**ENTRIES SUPPLIED:**
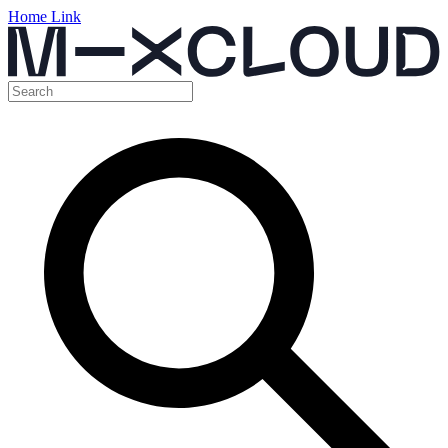
Home Link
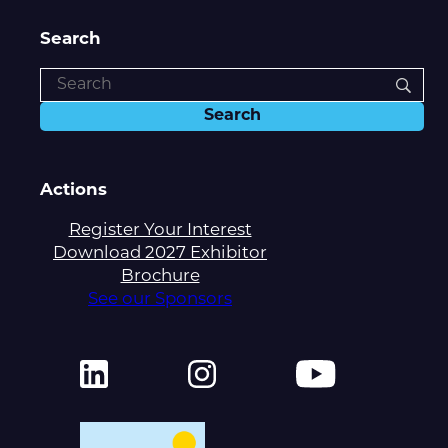
Search
Actions
Register Your Interest
Download 2027 Exhibitor
Brochure
See our Sponsors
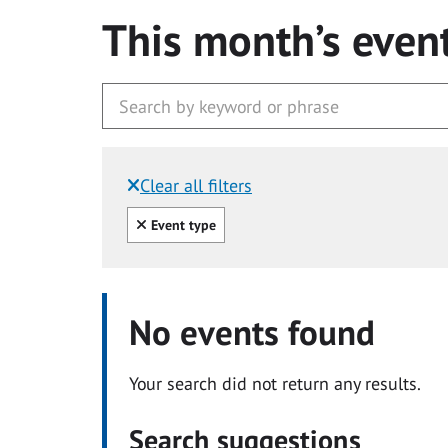
This month’s even
Clear all filters
Filtered by:
Clear all
Event type
No events found
Your search did not return any results.
Search suggestions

**YOUR TASK:** The expected output is an exact copy of the lines from the one with "See our Sponsors" to the final line of the entries above, pictures excepted; please include both ends.

**RESULT FOR THIS TASK:**
See our Sponsors
This month’s even
Clear all filters
Filtered by:
Clear all
Event type
No events found
Your search did not return any results.
Search suggestions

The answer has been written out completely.